One of baseball’s strangest on-field incidents in recent years has resulted in a one-game suspension — at least for now.
Rodolfo Castro, the Pittsburgh Pirates infielder who had his cellphone slip out of his pocket as he slid into third base during a game last week, has been suspended for one game by Major League Baseball for a violation of the league’s electronic device policy. He has appealed the suspension and will be allowed to play until his appeal is decided.
He was also fined an undisclosed amount.
“I just really want M.L.B. to hear my version of the story and make sure they understand my heart behind everything,” Castro, 23, told reporters through a Spanish-language interpreter before Tuesday’s home game against the Boston Red Sox. “None of this was intentional, I didn’t mean for any of this to happen.”
The play in question happened in the fourth inning of a game against the Arizona Diamondbacks on Aug. 9, the same day Castro had been called up from Class AAA. Castro, an infielder in his second season with Pittsburgh, slid headfirst into third and had his iPhone slide out of his pocket and onto the infield dirt in Phoenix.

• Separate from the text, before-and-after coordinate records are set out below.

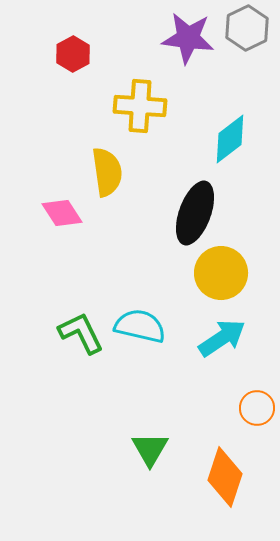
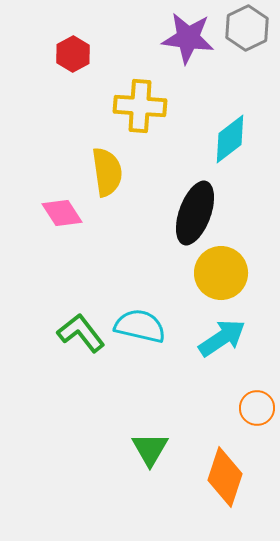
green L-shape: rotated 12 degrees counterclockwise
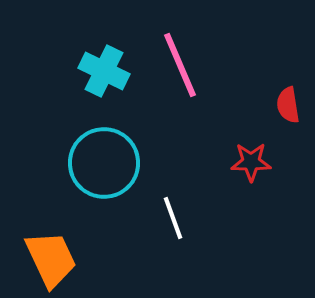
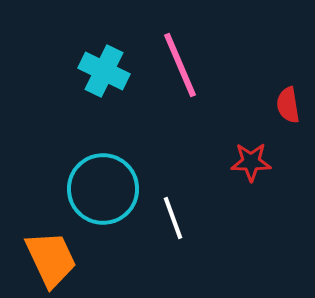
cyan circle: moved 1 px left, 26 px down
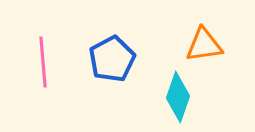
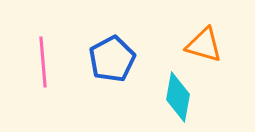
orange triangle: rotated 24 degrees clockwise
cyan diamond: rotated 9 degrees counterclockwise
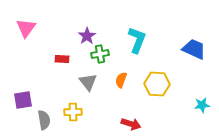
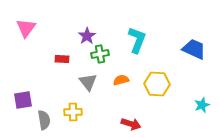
orange semicircle: rotated 56 degrees clockwise
cyan star: rotated 14 degrees counterclockwise
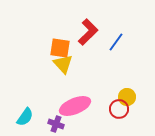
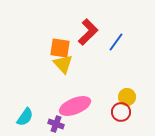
red circle: moved 2 px right, 3 px down
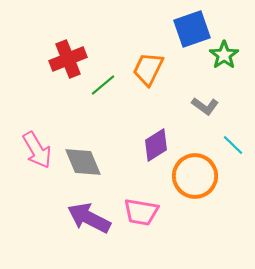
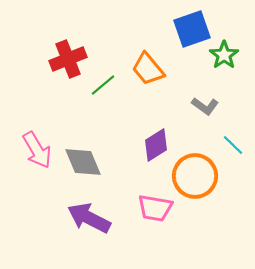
orange trapezoid: rotated 66 degrees counterclockwise
pink trapezoid: moved 14 px right, 4 px up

While the play drew a lot of laughs, it also raised the possibility that the phone could have been being used for some illicit reason. Castro insisted at the time that nothing like that had occurred.

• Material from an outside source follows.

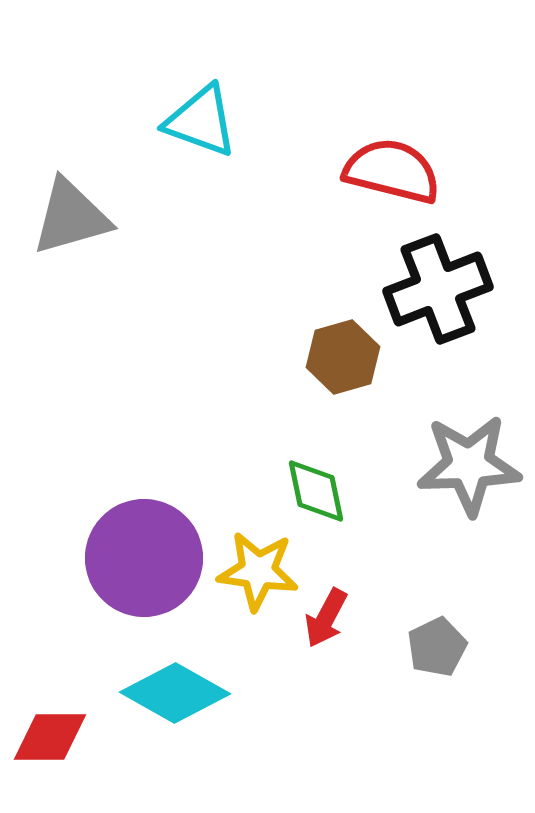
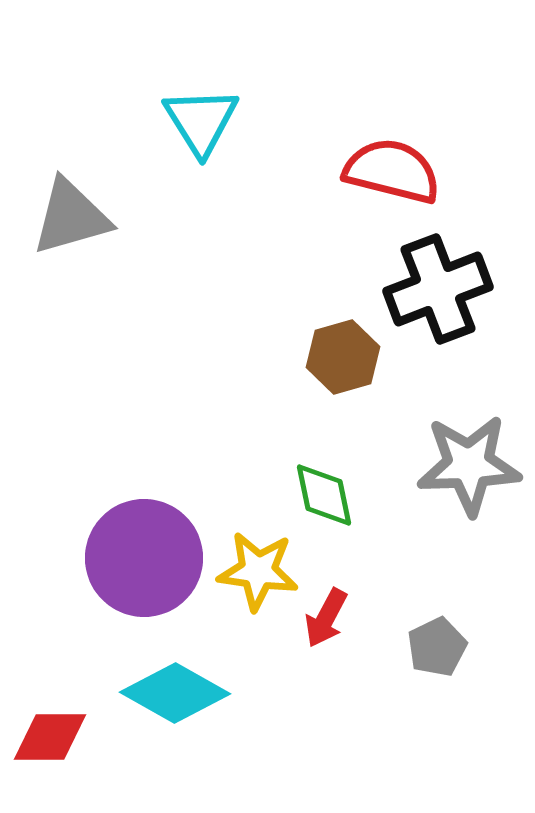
cyan triangle: rotated 38 degrees clockwise
green diamond: moved 8 px right, 4 px down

“I don’t think there’s any professional ballplayer that would ever go out there with any intentions of taking a cellphone,” he told reporters at the time. “It’s horrible it happened to me. Obviously, it was very unintentional.”
M.L.B. has worked to monitor technology use in the game after high-profile incidents in which the Houston Astros had an elaborate sign-stealing scheme that involved use of the video replay room and the Boston Red Sox had a sign-stealing system that used Apple Watches.
While M.L.B. has issued suspensions of various lengths this season, including an 80-game ban of Fernando Tatis Jr. of the San Diego Padres over a positive test for performance-enhancing drugs; a three-game ban for Tommy Pham, then of the Cincinnati Reds, over his having slapped an opponent; and a one-game ban of the Yankees’ Josh Donaldson for disrespectful comments he made to Tim Anderson of the Chicago White Sox, the Castro suspension is somewhat unique as it appears he did not do anything intentionally wrong.
“You stay around the game and you see things you haven’t seen before,” Pirates Manager Derek Shelton told reporters after the incident. “This was just a kid who made a mistake. It’s just one of those things we move forward from and tell him, ‘You can’t do that.’”
Asked about the suspension on Tuesday, Shelton told reporters “we respect M.L.B.’s decision” and did not comment further.